HCUW Chairman Chris Voorheese noted that Wednesday’s kickoff luncheon was designed to serve four purpose: extend gratitude to each executive officer of 15 businesses who contributed the most to the 2012-13 campaign; to thank them for their continued support; talk about United Way's origin and how that's still a driving force for today's fundraisers; and to share United Way officials' vision for HCUW.
Voorheese recalled something former Brookshire's Sulphur Springs store director Joey Shelton shared with him years ago: To be succesful you need to surround yourself with successful people.
He said that the people present were largely that for HCUW. He offered thanks to each CEO/company representative, to the HCUW Board and HCUW Budget and Allocations Committee. He also expressed thanks to Alliance Bank for sponsoring the lunch; Chad Young and The Lodge for hosting and sponsoring the lunch; and to GSC Enterprises Inc. for providing printed UW materials.
Voorheese said that the vision of United Way started in Denver, Colo, in 1887, with a diverse group of five church and community members — two ministers, a priest, a rabbi and a woman — who saw a need for a charity organization to coordinate fundraising efforts, with the funds to be passed on to different health and charitable organizations.
"United Way's vision is not just my vision. I re-iterate, it came from above. I don't imagine those five people when they got together had any idea what it would become.
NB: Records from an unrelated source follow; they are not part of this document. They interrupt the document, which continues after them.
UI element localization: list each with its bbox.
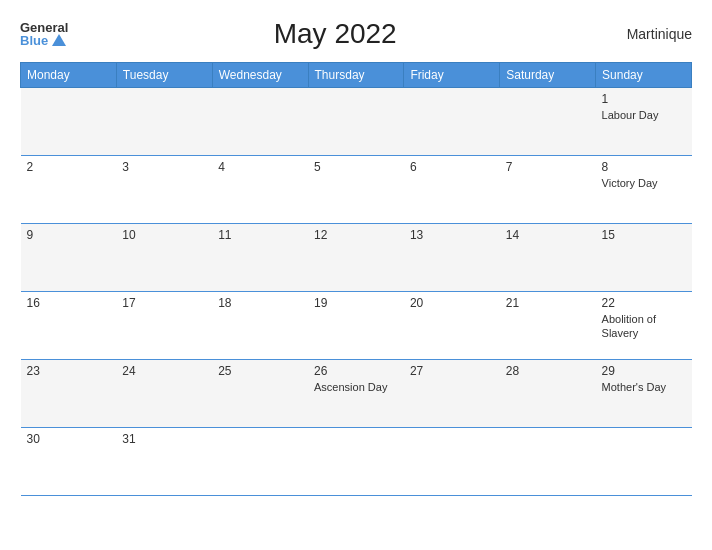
calendar-cell: 12	[308, 224, 404, 292]
day-event: Abolition of Slavery	[602, 312, 686, 341]
day-number: 8	[602, 160, 686, 174]
day-number: 24	[122, 364, 206, 378]
calendar-cell	[500, 428, 596, 496]
calendar-cell: 10	[116, 224, 212, 292]
day-number: 22	[602, 296, 686, 310]
day-number: 25	[218, 364, 302, 378]
calendar-cell	[212, 428, 308, 496]
calendar-cell: 22Abolition of Slavery	[596, 292, 692, 360]
day-number: 27	[410, 364, 494, 378]
calendar-cell: 6	[404, 156, 500, 224]
calendar-cell: 4	[212, 156, 308, 224]
col-header-tuesday: Tuesday	[116, 63, 212, 88]
col-header-thursday: Thursday	[308, 63, 404, 88]
region-label: Martinique	[602, 26, 692, 42]
calendar-cell	[404, 428, 500, 496]
calendar-cell: 2	[21, 156, 117, 224]
calendar-cell: 20	[404, 292, 500, 360]
day-number: 13	[410, 228, 494, 242]
col-header-monday: Monday	[21, 63, 117, 88]
calendar-page: General Blue May 2022 Martinique MondayT…	[0, 0, 712, 550]
day-number: 19	[314, 296, 398, 310]
day-number: 6	[410, 160, 494, 174]
logo-triangle-icon	[52, 34, 66, 46]
day-number: 28	[506, 364, 590, 378]
calendar-cell: 14	[500, 224, 596, 292]
day-number: 1	[602, 92, 686, 106]
calendar-cell: 13	[404, 224, 500, 292]
calendar-cell	[116, 88, 212, 156]
day-event: Victory Day	[602, 176, 686, 190]
col-header-sunday: Sunday	[596, 63, 692, 88]
day-number: 10	[122, 228, 206, 242]
day-number: 12	[314, 228, 398, 242]
calendar-cell: 11	[212, 224, 308, 292]
calendar-cell: 16	[21, 292, 117, 360]
day-number: 20	[410, 296, 494, 310]
day-number: 16	[27, 296, 111, 310]
calendar-cell: 8Victory Day	[596, 156, 692, 224]
day-number: 4	[218, 160, 302, 174]
day-event: Labour Day	[602, 108, 686, 122]
day-number: 23	[27, 364, 111, 378]
calendar-row: 23242526Ascension Day272829Mother's Day	[21, 360, 692, 428]
logo: General Blue	[20, 21, 68, 47]
day-number: 7	[506, 160, 590, 174]
day-number: 30	[27, 432, 111, 446]
col-header-saturday: Saturday	[500, 63, 596, 88]
calendar-row: 1Labour Day	[21, 88, 692, 156]
day-number: 11	[218, 228, 302, 242]
col-header-friday: Friday	[404, 63, 500, 88]
calendar-cell: 15	[596, 224, 692, 292]
calendar-cell	[212, 88, 308, 156]
calendar-cell: 31	[116, 428, 212, 496]
calendar-cell: 17	[116, 292, 212, 360]
day-event: Mother's Day	[602, 380, 686, 394]
calendar-cell	[404, 88, 500, 156]
calendar-cell	[596, 428, 692, 496]
day-number: 31	[122, 432, 206, 446]
day-event: Ascension Day	[314, 380, 398, 394]
day-number: 18	[218, 296, 302, 310]
day-number: 5	[314, 160, 398, 174]
day-number: 26	[314, 364, 398, 378]
calendar-cell: 18	[212, 292, 308, 360]
calendar-cell: 23	[21, 360, 117, 428]
calendar-header-row: MondayTuesdayWednesdayThursdayFridaySatu…	[21, 63, 692, 88]
calendar-cell: 24	[116, 360, 212, 428]
day-number: 3	[122, 160, 206, 174]
day-number: 21	[506, 296, 590, 310]
calendar-cell: 26Ascension Day	[308, 360, 404, 428]
calendar-cell: 19	[308, 292, 404, 360]
calendar-cell: 7	[500, 156, 596, 224]
calendar-cell: 28	[500, 360, 596, 428]
day-number: 2	[27, 160, 111, 174]
calendar-cell	[308, 88, 404, 156]
month-title: May 2022	[68, 18, 602, 50]
calendar-cell	[308, 428, 404, 496]
calendar-cell: 9	[21, 224, 117, 292]
day-number: 14	[506, 228, 590, 242]
day-number: 17	[122, 296, 206, 310]
calendar-cell: 30	[21, 428, 117, 496]
header: General Blue May 2022 Martinique	[20, 18, 692, 50]
calendar-cell	[500, 88, 596, 156]
col-header-wednesday: Wednesday	[212, 63, 308, 88]
calendar-row: 16171819202122Abolition of Slavery	[21, 292, 692, 360]
calendar-cell: 3	[116, 156, 212, 224]
day-number: 15	[602, 228, 686, 242]
logo-blue-text: Blue	[20, 34, 48, 47]
calendar-row: 9101112131415	[21, 224, 692, 292]
calendar-cell: 27	[404, 360, 500, 428]
calendar-cell	[21, 88, 117, 156]
calendar-cell: 29Mother's Day	[596, 360, 692, 428]
calendar-table: MondayTuesdayWednesdayThursdayFridaySatu…	[20, 62, 692, 496]
day-number: 29	[602, 364, 686, 378]
calendar-cell: 1Labour Day	[596, 88, 692, 156]
calendar-cell: 5	[308, 156, 404, 224]
calendar-cell: 25	[212, 360, 308, 428]
calendar-row: 3031	[21, 428, 692, 496]
calendar-row: 2345678Victory Day	[21, 156, 692, 224]
calendar-cell: 21	[500, 292, 596, 360]
day-number: 9	[27, 228, 111, 242]
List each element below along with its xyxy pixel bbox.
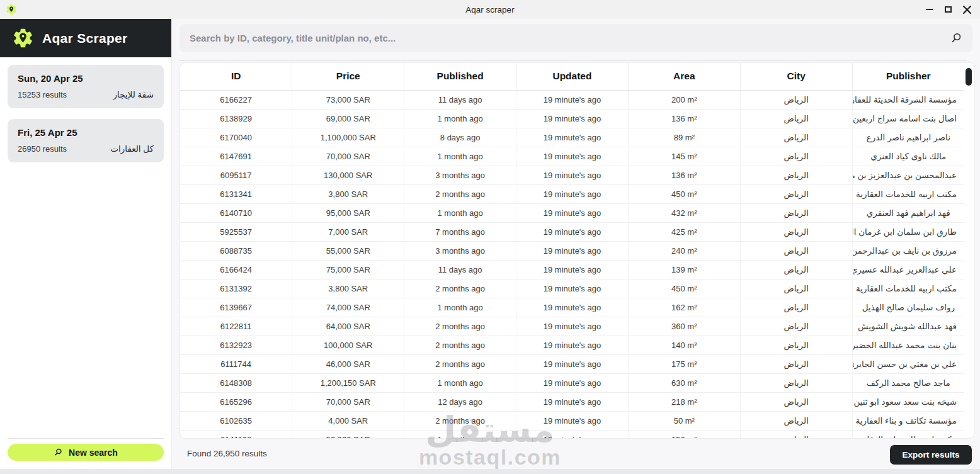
cell-city: الرياض (740, 184, 852, 203)
table-row[interactable]: 61026354,000 SAR2 months ago19 minute's … (180, 411, 964, 430)
column-header-publisher[interactable]: Publisher (852, 63, 964, 90)
maximize-icon (945, 6, 952, 13)
cell-id: 6132923 (180, 336, 292, 354)
cell-updated: 19 minute's ago (516, 128, 629, 147)
cell-price: 130,000 SAR (292, 166, 404, 184)
cell-price: 7,000 SAR (292, 222, 404, 241)
cell-price: 1,200,150 SAR (292, 373, 404, 392)
table-row[interactable]: 613892969,000 SAR1 month ago19 minute's … (180, 109, 964, 128)
sidebar-footer: New search (8, 438, 164, 461)
cell-area: 432 m² (628, 203, 740, 222)
cell-publisher: ماجد صالح محمد الركف (852, 373, 964, 392)
cell-price: 4,000 SAR (292, 411, 404, 430)
column-header-city[interactable]: City (740, 63, 852, 90)
maximize-button[interactable] (938, 0, 957, 19)
cell-price: 73,000 SAR (292, 90, 404, 109)
cell-published: 2 months ago (404, 336, 516, 354)
cell-publisher: مكتب اربيه للخدمات العقارية (852, 430, 964, 439)
cell-city: الرياض (740, 147, 852, 166)
table-row[interactable]: 612281164,000 SAR2 months ago19 minute's… (180, 317, 964, 336)
table-row[interactable]: 61700401,100,000 SAR8 days ago19 minute'… (180, 128, 964, 147)
cell-city: الرياض (740, 90, 852, 109)
cell-id: 6166227 (180, 90, 292, 109)
table-row[interactable]: 613966774,000 SAR1 month ago19 minute's … (180, 298, 964, 317)
window-controls (920, 0, 976, 19)
table-row[interactable]: 61313413,800 SAR2 months ago19 minute's … (180, 184, 964, 203)
column-header-updated[interactable]: Updated (516, 63, 629, 90)
cell-published: 1 month ago (404, 147, 516, 166)
close-button[interactable] (957, 0, 976, 19)
cell-price: 70,000 SAR (292, 147, 404, 166)
session-card-sun-20-apr[interactable]: Sun, 20 Apr 25 15253 results شقة للإيجار (8, 65, 164, 108)
cell-city: الرياض (740, 354, 852, 373)
cell-published: 2 months ago (404, 354, 516, 373)
cell-area: 218 m² (628, 392, 740, 411)
minimize-icon (926, 9, 933, 10)
cell-updated: 19 minute's ago (516, 430, 629, 439)
table-row[interactable]: 608873555,000 SAR3 months ago19 minute's… (180, 241, 964, 260)
cell-publisher: مكتب اربيه للخدمات العقارية (852, 279, 964, 298)
cell-city: الرياض (740, 430, 852, 439)
table-row[interactable]: 614071095,000 SAR1 month ago19 minute's … (180, 203, 964, 222)
column-header-price[interactable]: Price (292, 63, 404, 90)
table-row[interactable]: 61313923,800 SAR2 months ago19 minute's … (180, 279, 964, 298)
cell-id: 6147691 (180, 147, 292, 166)
column-header-area[interactable]: Area (628, 63, 740, 90)
window-titlebar: Aqar scraper (0, 0, 980, 19)
cell-published: 3 months ago (404, 241, 516, 260)
cell-published: 11 days ago (404, 260, 516, 279)
cell-area: 145 m² (628, 147, 740, 166)
table-row[interactable]: 61483081,200,150 SAR1 month ago19 minute… (180, 373, 964, 392)
table-row[interactable]: 616622773,000 SAR11 days ago19 minute's … (180, 90, 964, 109)
cell-published: 1 month ago (404, 109, 516, 128)
cell-published: 1 month ago (404, 203, 516, 222)
table-row[interactable]: 614110250,000 SAR1 month ago19 minute's … (180, 430, 964, 439)
main-area: IDPricePublishedUpdatedAreaCityPublisher… (172, 19, 980, 469)
cell-price: 100,000 SAR (292, 336, 404, 354)
cell-price: 1,100,000 SAR (292, 128, 404, 147)
table-row[interactable]: 6132923100,000 SAR2 months ago19 minute'… (180, 336, 964, 354)
cell-price: 95,000 SAR (292, 203, 404, 222)
cell-publisher: علي بن مغثي بن حسن الجابري (852, 354, 964, 373)
cell-id: 6088735 (180, 241, 292, 260)
app-logo-gear-pin-icon (11, 26, 35, 50)
cell-updated: 19 minute's ago (516, 392, 629, 411)
cell-city: الرياض (740, 166, 852, 184)
vertical-scrollbar-thumb[interactable] (966, 68, 972, 86)
session-card-fri-25-apr[interactable]: Fri, 25 Apr 25 26950 results كل العقارات (8, 119, 164, 162)
table-body: 616622773,000 SAR11 days ago19 minute's … (180, 90, 964, 439)
session-results-count: 26950 results (18, 144, 67, 154)
column-header-id[interactable]: ID (180, 63, 292, 90)
table-row[interactable]: 59255377,000 SAR7 months ago19 minute's … (180, 222, 964, 241)
cell-id: 6111744 (180, 354, 292, 373)
new-search-button[interactable]: New search (8, 444, 164, 461)
session-category: كل العقارات (110, 144, 154, 154)
cell-id: 6131341 (180, 184, 292, 203)
cell-area: 140 m² (628, 336, 740, 354)
cell-id: 6139667 (180, 298, 292, 317)
search-submit-button[interactable] (950, 32, 962, 44)
table-row[interactable]: 616529670,000 SAR12 days ago19 minute's … (180, 392, 964, 411)
cell-city: الرياض (740, 411, 852, 430)
cell-area: 50 m² (628, 411, 740, 430)
table-row[interactable]: 616642475,000 SAR11 days ago19 minute's … (180, 260, 964, 279)
results-table: IDPricePublishedUpdatedAreaCityPublisher… (180, 63, 964, 439)
cell-id: 6102635 (180, 411, 292, 430)
export-results-button[interactable]: Export results (890, 445, 972, 465)
column-header-published[interactable]: Published (404, 63, 516, 90)
cell-area: 162 m² (628, 298, 740, 317)
cell-publisher: عبدالمحسن بن عبدالعزيز بن محم... (852, 166, 964, 184)
table-row[interactable]: 6095117130,000 SAR3 months ago19 minute'… (180, 166, 964, 184)
cell-id: 6148308 (180, 373, 292, 392)
minimize-button[interactable] (920, 0, 938, 19)
cell-price: 69,000 SAR (292, 109, 404, 128)
table-row[interactable]: 611174446,000 SAR2 months ago19 minute's… (180, 354, 964, 373)
search-input[interactable] (190, 33, 950, 43)
cell-updated: 19 minute's ago (516, 317, 629, 336)
cell-city: الرياض (740, 241, 852, 260)
sidebar: Aqar Scraper Sun, 20 Apr 25 15253 result… (0, 19, 172, 469)
sidebar-header: Aqar Scraper (0, 19, 171, 57)
session-date: Fri, 25 Apr 25 (18, 127, 154, 138)
table-row[interactable]: 614769170,000 SAR1 month ago19 minute's … (180, 147, 964, 166)
results-table-card: IDPricePublishedUpdatedAreaCityPublisher… (179, 62, 975, 439)
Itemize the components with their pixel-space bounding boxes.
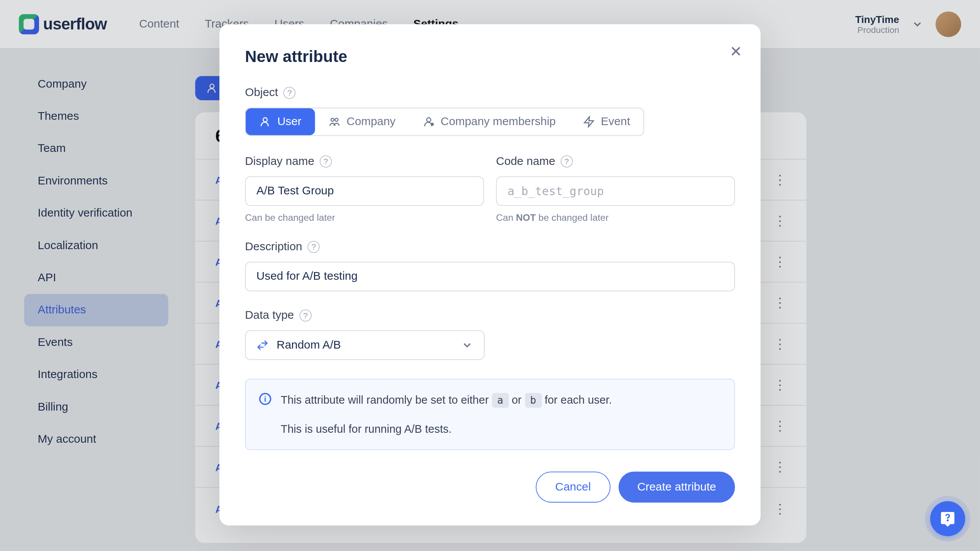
svg-point-5 [431,123,433,125]
display-name-label: Display name ? [245,155,484,168]
help-icon[interactable]: ? [299,310,312,322]
description-input[interactable] [245,262,735,291]
help-launcher[interactable] [930,501,965,536]
svg-point-3 [335,118,338,121]
display-name-helper: Can be changed later [245,212,484,223]
help-icon[interactable]: ? [283,87,296,99]
create-attribute-button[interactable]: Create attribute [618,471,735,502]
code-name-input[interactable] [496,176,735,206]
modal-footer: Cancel Create attribute [245,471,735,502]
info-box: i This attribute will randomly be set to… [245,379,735,450]
help-icon[interactable]: ? [320,155,332,168]
info-icon: i [259,393,271,405]
new-attribute-modal: New attribute ✕ Object ? User Company Co… [219,24,761,525]
object-company[interactable]: Company [315,108,409,135]
svg-point-2 [331,118,334,121]
code-name-helper: Can NOT be changed later [496,212,735,223]
info-text: This attribute will randomly be set to e… [281,391,612,437]
inline-code-a: a [492,393,509,408]
svg-marker-6 [584,117,593,127]
help-icon[interactable]: ? [308,241,320,253]
object-segmented: User Company Company membership Event [245,108,644,136]
data-type-select[interactable]: Random A/B [245,330,485,360]
data-type-value: Random A/B [277,338,341,352]
help-icon[interactable]: ? [560,155,573,168]
object-membership[interactable]: Company membership [409,108,569,135]
close-icon[interactable]: ✕ [730,43,742,61]
description-label: Description ? [245,240,735,254]
inline-code-b: b [525,393,542,408]
cancel-button[interactable]: Cancel [536,471,610,502]
object-user[interactable]: User [246,108,315,135]
modal-title: New attribute [245,47,735,66]
chevron-down-icon [461,339,473,351]
code-name-label: Code name ? [496,155,735,168]
svg-point-1 [263,118,267,122]
object-event[interactable]: Event [569,108,644,135]
data-type-label: Data type ? [245,309,735,322]
object-label: Object ? [245,86,735,99]
svg-point-4 [426,118,431,122]
display-name-input[interactable] [245,176,484,206]
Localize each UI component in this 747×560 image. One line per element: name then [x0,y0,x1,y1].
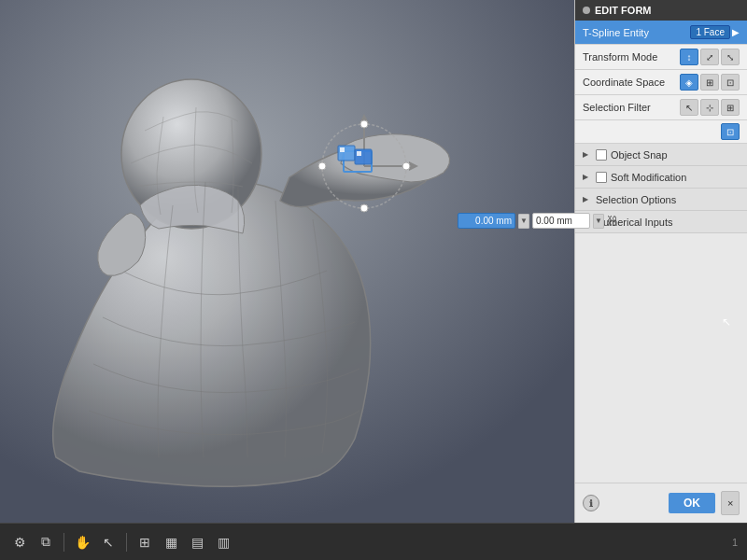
transform-scale-btn[interactable]: ⤡ [721,49,740,65]
toolbar-icon-settings[interactable]: ⚙ [9,532,30,553]
object-snap-label: Object Snap [611,149,740,161]
link-icon[interactable]: ⛓ [607,215,618,228]
object-snap-checkbox[interactable] [596,149,607,161]
entity-badge[interactable]: 1 Face [690,25,730,39]
panel-spacer [575,233,747,483]
toolbar-sep-1 [63,533,64,552]
soft-modification-header[interactable]: ▶ Soft Modification [575,166,747,189]
svg-point-13 [402,162,410,170]
value-input-2[interactable] [532,213,590,229]
soft-modification-arrow: ▶ [583,173,592,181]
svg-point-14 [318,162,326,170]
toolbar-icon-pan[interactable]: ✋ [72,532,92,553]
panel-title: EDIT FORM [595,5,652,16]
toolbar-icon-copy[interactable]: ⧉ [35,532,56,553]
svg-point-15 [360,204,368,212]
info-button[interactable]: ℹ [583,495,599,511]
object-snap-arrow: ▶ [583,150,592,159]
selection-filter-label: Selection Filter [583,102,680,113]
panel-header: EDIT FORM [575,0,747,21]
bottom-toolbar: ⚙ ⧉ ✋ ↖ ⊞ ▦ ▤ ▥ 1 [0,523,747,560]
selection-options-header[interactable]: ▶ Selection Options [575,189,747,211]
extra-icon-row: ⊡ [575,120,747,144]
transform-mode-controls: ↕ ⤢ ⤡ [680,49,740,65]
extra-icon-btn[interactable]: ⊡ [721,123,740,140]
cancel-button[interactable]: × [721,491,740,515]
selection-filter-controls: ↖ ⊹ ⊞ [680,99,740,116]
toolbar-icon-grid2[interactable]: ▦ [161,532,181,553]
toolbar-sep-2 [126,533,127,552]
panel-bottom: ℹ OK × [575,483,747,523]
selection-filter-row: Selection Filter ↖ ⊹ ⊞ [575,95,747,120]
transform-rotate-btn[interactable]: ⤢ [700,49,719,65]
toolbar-icon-grid3[interactable]: ▤ [187,532,207,553]
coord-local-btn[interactable]: ◈ [680,74,698,91]
svg-rect-11 [357,151,361,156]
tspline-entity-controls: 1 Face ▶ [690,25,740,39]
coord-world-btn[interactable]: ⊞ [700,74,719,91]
tspline-entity-label: T-Spline Entity [583,27,690,38]
right-panel: EDIT FORM T-Spline Entity 1 Face ▶ Trans… [574,0,747,523]
page-number: 1 [732,537,738,548]
coordinate-space-row: Coordinate Space ◈ ⊞ ⊡ [575,70,747,95]
object-snap-header[interactable]: ▶ Object Snap [575,144,747,166]
filter-btn2[interactable]: ⊹ [700,99,719,116]
toolbar-icon-grid1[interactable]: ⊞ [134,532,155,553]
svg-point-12 [360,120,368,128]
filter-btn1[interactable]: ↖ [680,99,698,116]
selection-options-label: Selection Options [596,194,740,205]
soft-modification-checkbox[interactable] [596,172,607,183]
input2-dropdown[interactable]: ▼ [593,214,604,229]
ok-button[interactable]: OK [669,493,715,513]
selection-options-arrow: ▶ [583,195,592,203]
soft-modification-label: Soft Modification [611,172,740,183]
toolbar-icon-cursor[interactable]: ↖ [98,532,119,553]
filter-btn3[interactable]: ⊞ [721,99,740,116]
header-dot [583,7,590,14]
coord-view-btn[interactable]: ⊡ [721,74,740,91]
value-input-1[interactable] [458,213,515,229]
toolbar-icon-grid4[interactable]: ▥ [213,532,233,553]
transform-move-btn[interactable]: ↕ [680,49,698,65]
transform-mode-row: Transform Mode ↕ ⤢ ⤡ [575,45,747,70]
transform-mode-label: Transform Mode [583,51,680,63]
coordinate-space-controls: ◈ ⊞ ⊡ [680,74,740,91]
svg-rect-10 [340,147,345,152]
expand-icon[interactable]: ▶ [732,27,740,37]
input1-dropdown[interactable]: ▼ [518,214,529,229]
tspline-entity-row: T-Spline Entity 1 Face ▶ [575,21,747,45]
coordinate-space-label: Coordinate Space [583,77,680,88]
I believe they had servants' hearts … to help those in need,” Voorheese said.
Based on his research he believes that the group began out of the woman's mission to help others.
"She had a mission," Voorheese said of Frances Wisebart Jacobs, the woman who helped create United Way. "I believe God laid it on her heart, so then she went to the men. I believe this because I'm married. I know when a woman gets one thing on her mind and wants something, she will get it.
"I know that whenever women lead in good work, men will follow. I believe she had a calling. Heew we are 126 years later with United Way, which started in Denver and is a world wide ministry. In Hopkins County, we truly can see God's work in that. God started this ministry. It's the only way it could have started in Denver and spread to us and world-wide today."
The first fund drive in Denver in 1888 raised $21,700. This year's goal for HCUW is set at $155,000, an increase for the first time since 2008 when John Sellers served as campaign chair. That's $5,000 more than in the last few years.
Dr. Joel Tiemeyer, keynote speaker, continued in that light, challenging those present at the luncheon to keep in mind Mark 9:23 and approach the HCUW ministry and campaign not by focusing on the $155,000 goal as, but as a ministry without limits.
"Don't look as this campaign a as a dollar figure, but who do we believe in? When we give it shows who we believe in to make Hopkins County great," said Tiemeyer.
He said that someone's belief in him helped him learn to live life outside limits that most people put on them. Although he grew up with limited resources, he attained a bachelor’s degree, then earned a master's and doctorate in theology. He started a church when others thought it folly. He achieved his goal not only of going to Brazil on a mission trip, but has visited 12 countries around the world for mission projects.
"All things are possible to those who believe in the mission God palpated in me, the potential in me," Tiemeyer said. "Every dollar raised teaches someone — I believe in you. When we break away from limits, we can accomplish things and change the world we live in. I challenge the companies and your people to be great by you leading by example. Aspire to greater change.
"I believe we live in the greatest county and city in the United States — that city on the hill whose light cannot be hidden. You as leaders, you can help rise to a greater Sulphur Springs, to meet the United Way goal. Rise to greatness, pull together, believe in someone and their potential," Tiemeyer said.
He reminded that 99 percent of the money given to HCUW stays in Hopkins County, "to make Hopkins County a better place to live."
The slogan for this year's campaign is "Give more to hope more." Tiemeyer and Voorheese challenged the CEOs and others present at the lunch to do that and follow this vision by asking "what can I do to help," encouraging their employees to give, continuing to educate people about HCUW, and encouraging those who are unable to make monetary donations to hep by become a HCUW worker.
"Please, lets take the vision with us and to God be the glory. We appreciate you coming. As a body of Christ we can get out here and take action. Let's do it," Voorheese said in closing.